Each entry should be restated word for word, with all pictures left out.

Recorded data:
________

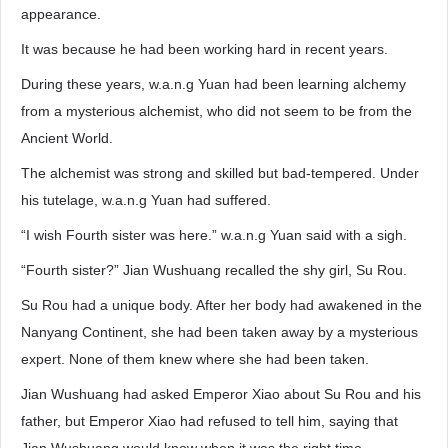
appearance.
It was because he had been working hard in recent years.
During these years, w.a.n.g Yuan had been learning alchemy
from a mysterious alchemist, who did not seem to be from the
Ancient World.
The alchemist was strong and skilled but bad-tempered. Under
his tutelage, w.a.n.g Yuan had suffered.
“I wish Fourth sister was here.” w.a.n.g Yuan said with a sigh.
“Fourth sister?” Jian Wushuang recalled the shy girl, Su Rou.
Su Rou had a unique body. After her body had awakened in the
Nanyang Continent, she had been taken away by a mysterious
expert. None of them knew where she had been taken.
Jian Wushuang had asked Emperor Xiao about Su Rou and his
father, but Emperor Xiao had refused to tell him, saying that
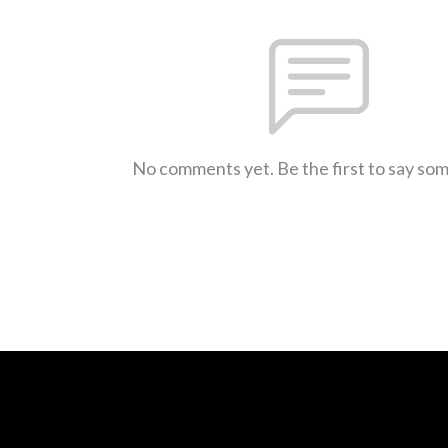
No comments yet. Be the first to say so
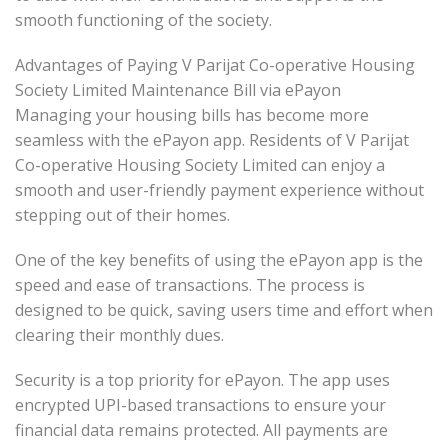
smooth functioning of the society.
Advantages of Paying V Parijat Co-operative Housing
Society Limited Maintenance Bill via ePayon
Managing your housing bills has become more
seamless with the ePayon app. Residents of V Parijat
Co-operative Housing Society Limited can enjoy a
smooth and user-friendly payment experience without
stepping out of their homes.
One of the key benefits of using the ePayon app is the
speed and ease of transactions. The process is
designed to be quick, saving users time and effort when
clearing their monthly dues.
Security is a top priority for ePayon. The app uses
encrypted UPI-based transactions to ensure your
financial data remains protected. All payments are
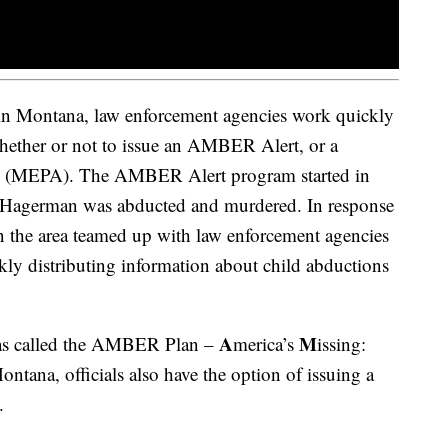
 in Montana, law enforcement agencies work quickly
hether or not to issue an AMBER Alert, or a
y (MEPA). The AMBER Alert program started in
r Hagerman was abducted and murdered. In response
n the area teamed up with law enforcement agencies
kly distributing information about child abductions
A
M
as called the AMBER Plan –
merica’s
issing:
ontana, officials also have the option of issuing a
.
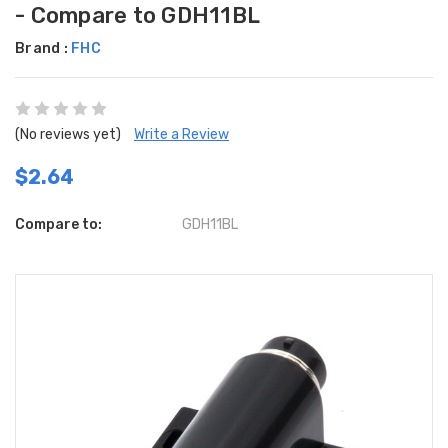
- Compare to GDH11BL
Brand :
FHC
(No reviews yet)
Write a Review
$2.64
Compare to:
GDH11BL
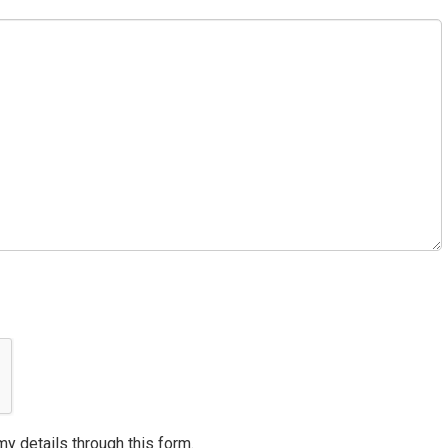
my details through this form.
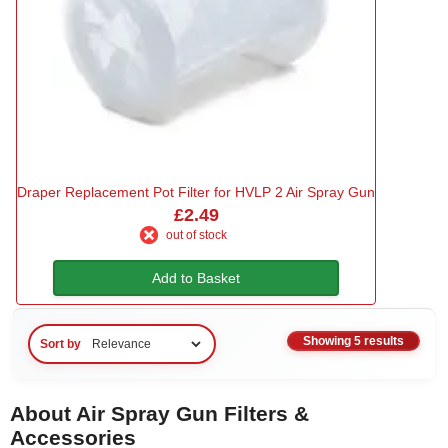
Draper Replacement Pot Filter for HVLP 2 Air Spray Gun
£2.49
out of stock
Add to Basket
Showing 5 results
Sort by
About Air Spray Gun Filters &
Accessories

________

Exercise output:
appearance.
It was because he had been working hard in recent years.
During these years, w.a.n.g Yuan had been learning alchemy
from a mysterious alchemist, who did not seem to be from the
Ancient World.
The alchemist was strong and skilled but bad-tempered. Under
his tutelage, w.a.n.g Yuan had suffered.
“I wish Fourth sister was here.” w.a.n.g Yuan said with a sigh.
“Fourth sister?” Jian Wushuang recalled the shy girl, Su Rou.
Su Rou had a unique body. After her body had awakened in the
Nanyang Continent, she had been taken away by a mysterious
expert. None of them knew where she had been taken.
Jian Wushuang had asked Emperor Xiao about Su Rou and his
father, but Emperor Xiao had refused to tell him, saying that
No comments yet. Be the first to say so
smooth functioning of the society.
Advantages of Paying V Parijat Co-operative Housing
Society Limited Maintenance Bill via ePayon
Managing your housing bills has become more
seamless with the ePayon app. Residents of V Parijat
Co-operative Housing Society Limited can enjoy a
smooth and user-friendly payment experience without
stepping out of their homes.
One of the key benefits of using the ePayon app is the
speed and ease of transactions. The process is
designed to be quick, saving users time and effort when
clearing their monthly dues.
Security is a top priority for ePayon. The app uses
encrypted UPI-based transactions to ensure your
financial data remains protected. All payments are
 in Montana, law enforcement agencies work quickly
hether or not to issue an AMBER Alert, or a
y (MEPA). The AMBER Alert program started in
r Hagerman was abducted and murdered. In response
n the area teamed up with law enforcement agencies
kly distributing information about child abductions
A
M
as called the AMBER Plan –
merica’s
issing:
ontana, officials also have the option of issuing a
.
- Compare to GDH11BL
Brand :
FHC
(No reviews yet)
Write a Review
$2.64
Compare to:
GDH11BL
my details through this form.
Draper Replacement Pot Filter for HVLP 2 Air Spray Gun
£2.49
out of stock
Add to Basket
Showing 5 results
Sort by
About Air Spray Gun Filters &
Accessories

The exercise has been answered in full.